Hello over there. 

We have a very strange issue when the program tries to send a non-blocking 
message with MPI_Isend() and packed data: if we run this send after some 
unnecessary code (see details below), it works, but without it, not.

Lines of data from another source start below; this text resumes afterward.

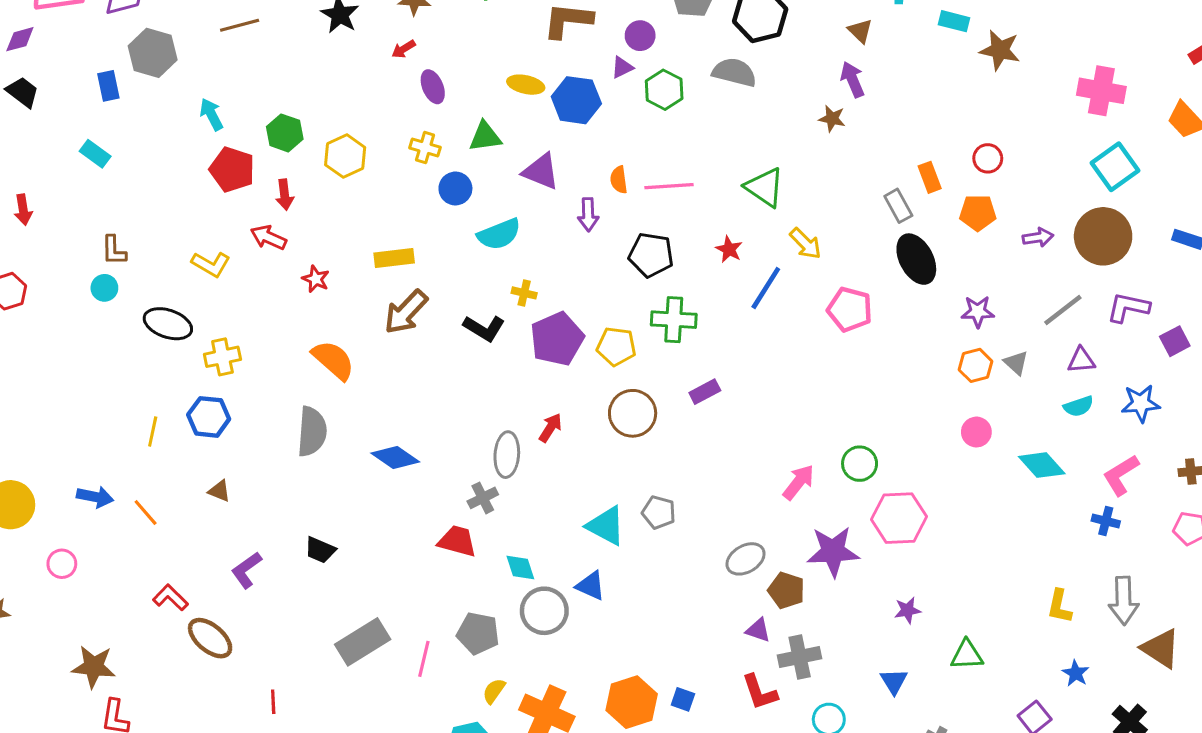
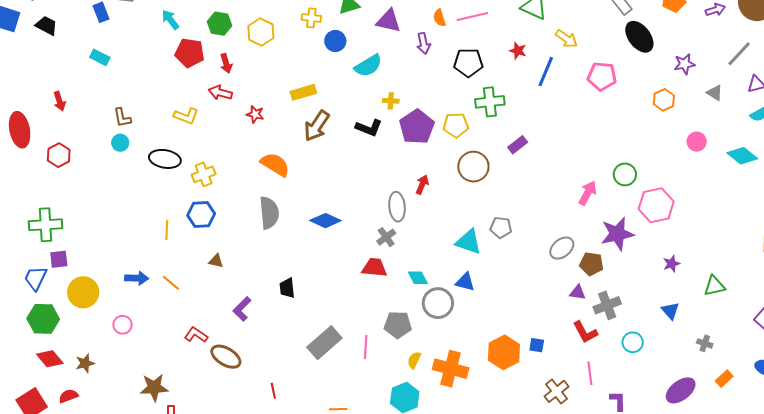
orange hexagon: (976, 365) -> (664, 100), moved
black trapezoid: (320, 550) -> (287, 288), turned 70

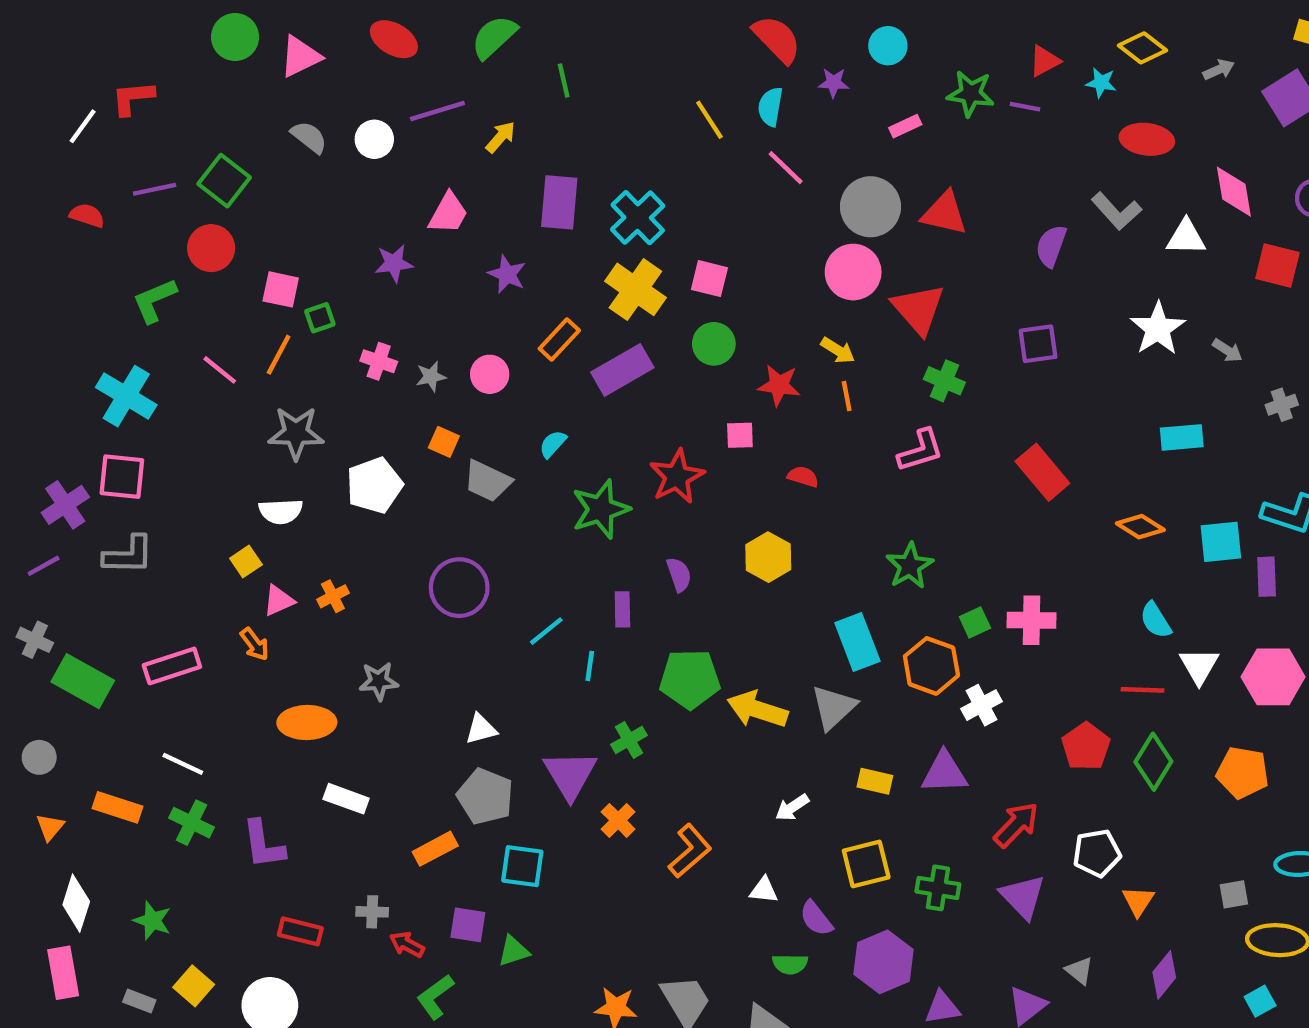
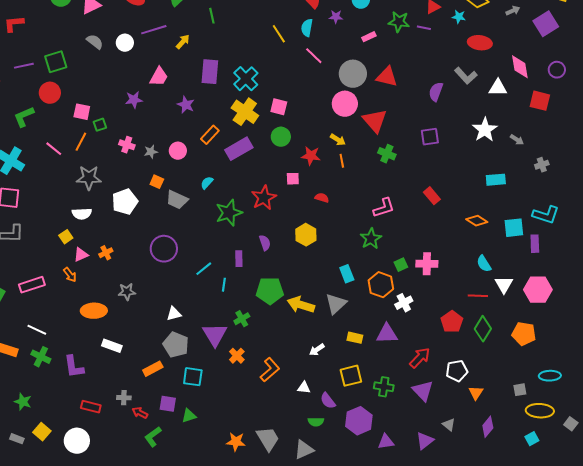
green square: (224, 181) -> (56, 62), turned 35
pink L-shape: (921, 450) -> (384, 208), moved
red rectangle: (1042, 472) -> (432, 196), size x0.7
cyan rectangle: (857, 642) -> (347, 274), size x0.7

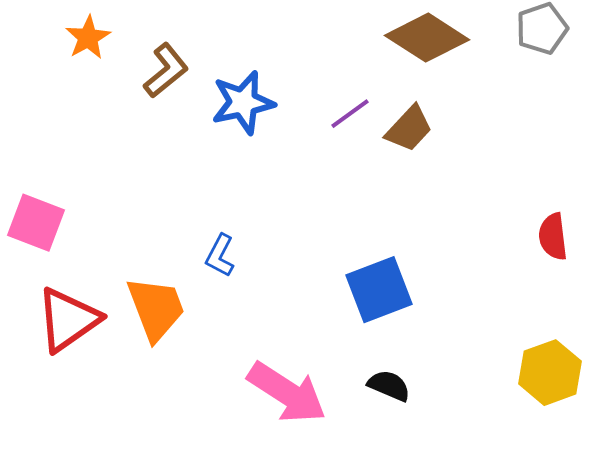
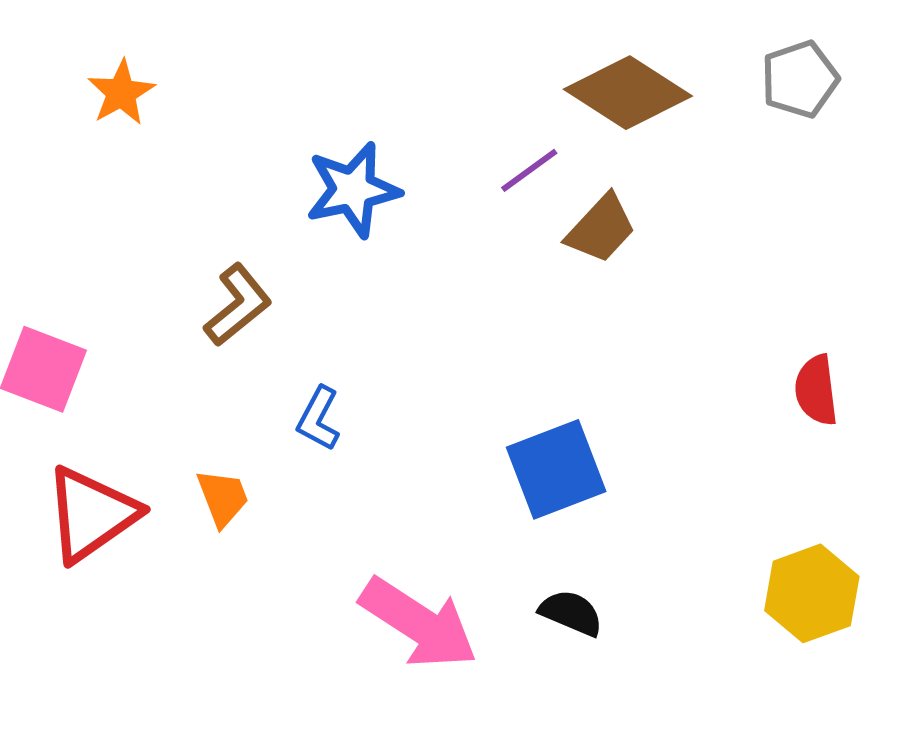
brown L-shape: (166, 71) -> (238, 305), moved
purple line: (350, 114) -> (529, 170), moved
orange trapezoid: (156, 309) -> (223, 498), size x0.6

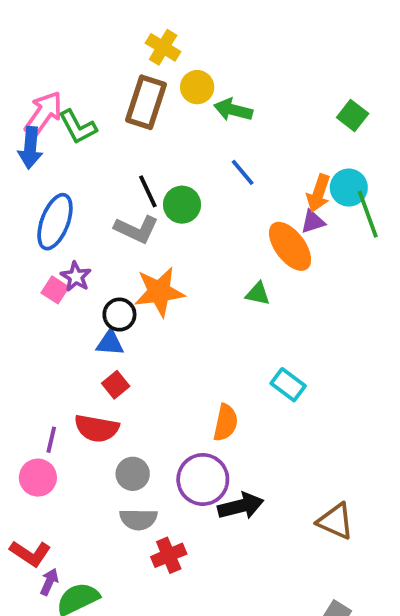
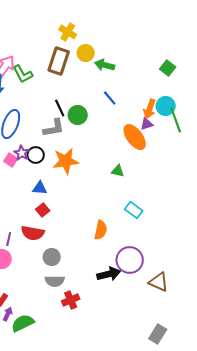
gray L-shape: (136, 229) -> (54, 128), turned -35
green triangle: (258, 294) -> (118, 171), moved
black circle: (119, 315) -> (36, 155), moved
purple circle: (203, 479) -> (130, 260), moved

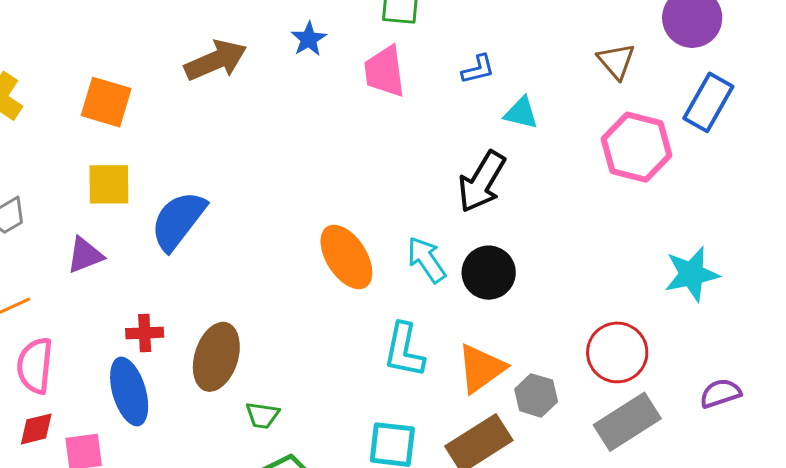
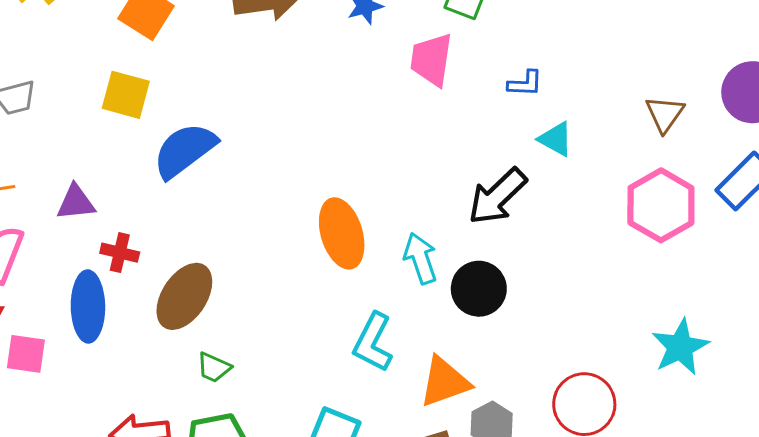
purple triangle: (85, 255) -> (76, 202), moved
cyan star: (692, 274) -> (680, 347), turned -30

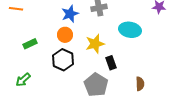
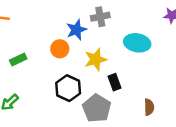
blue star: (70, 14) -> (76, 30), moved
black hexagon: (63, 60) -> (68, 88), moved

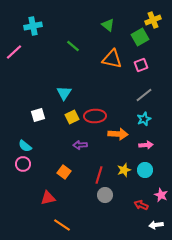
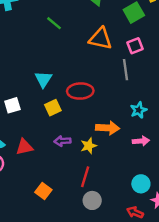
gray line: (144, 95) -> (125, 70), moved, turned -60
red ellipse: (95, 116) -> (80, 91), moved
yellow star: (124, 170) -> (89, 146), moved
cyan circle: (145, 170) -> (141, 184), moved
orange square: (64, 172) -> (43, 191), moved
red triangle: (48, 198) -> (24, 147), moved

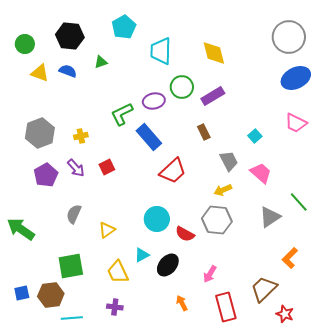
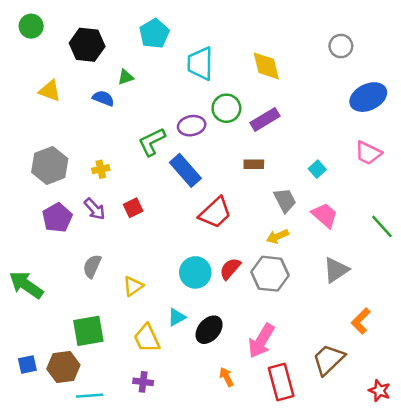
gray circle: (289, 37) -> (341, 46), moved, size x0.6
green circle: (25, 44) -> (31, 26), moved
blue semicircle: (68, 71) -> (103, 98), moved
brown rectangle: (204, 132) -> (254, 164), turned -63
green line: (299, 202) -> (382, 226), moved
red semicircle: (185, 234) -> (230, 269), moved, turned 102
pink arrow: (210, 274) -> (261, 341), size x1.6
red star: (285, 314) -> (379, 391), moved

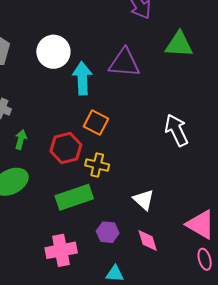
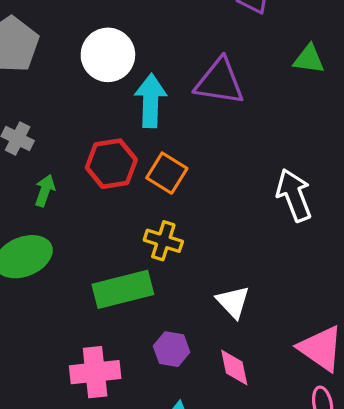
green triangle: (179, 44) -> (309, 59), size x0.7
red hexagon: (66, 148) -> (111, 164), moved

This program uses dynamic spawning to launch processes. Below are some extracts 
of the code with comments, environment specifications, and the output error.

Thanks in advance,

Martín


—



char * xmul_coord_transbuf = NULL , * transpt , * transend ;
char * mpi_buffer ;
int mpi_buffer_size ; 

void init_xmul_coord_buff ( int siz ) {
  unsigned long int i = ( ( ( unsigned long ) ( siz ) + 7 ) & ~ 7 ) ;
  if ( xmul_coord_transbuf == NULL ) {
      transpt = xmul_coord_transbuf = ( char * ) malloc ( 512 ) ;
      transend = transpt + 508 ; }
  mpi_buffer = transpt ;
  transpt += i ;
  if ( transpt >= transend ) transpt = xmul_coord_transbuf ; 
  mpi_buf_position = 0 ;
  mpi_buffer_size = siz ;
}

#define my_pack(x, mpi_type) { MPI_Pack_size(1,mpi_type,comm,&mpi_pack_size); 
MPI_Pack(&x, 1, mpi_type, mpi_buffer,mpi_buffer_size,&mpi_buf_position, comm); }

void inform_my_completion ( double val , Fint imstopped ) {
  int a , i = imstopped ; 
  MPI_Comm comm;
  MPI_Status status;
  MPI_Request request;
  if ( !myslavenum ) return ;  // Note: myslavenum equals rank; there are 6 
slaves in our test...
  init_xmul_coord_buff ( sizeof ( double ) + sizeof ( int ) ) ; 
  my_pack ( val , MPI_DOUBLE ) ;
  my_pack ( i , MPI_INT ) ;
  
#ifdef FUNNY_CODE
  // compiling with -DFUNNY_CODE, it works; otherwise it crashes with message 
below ...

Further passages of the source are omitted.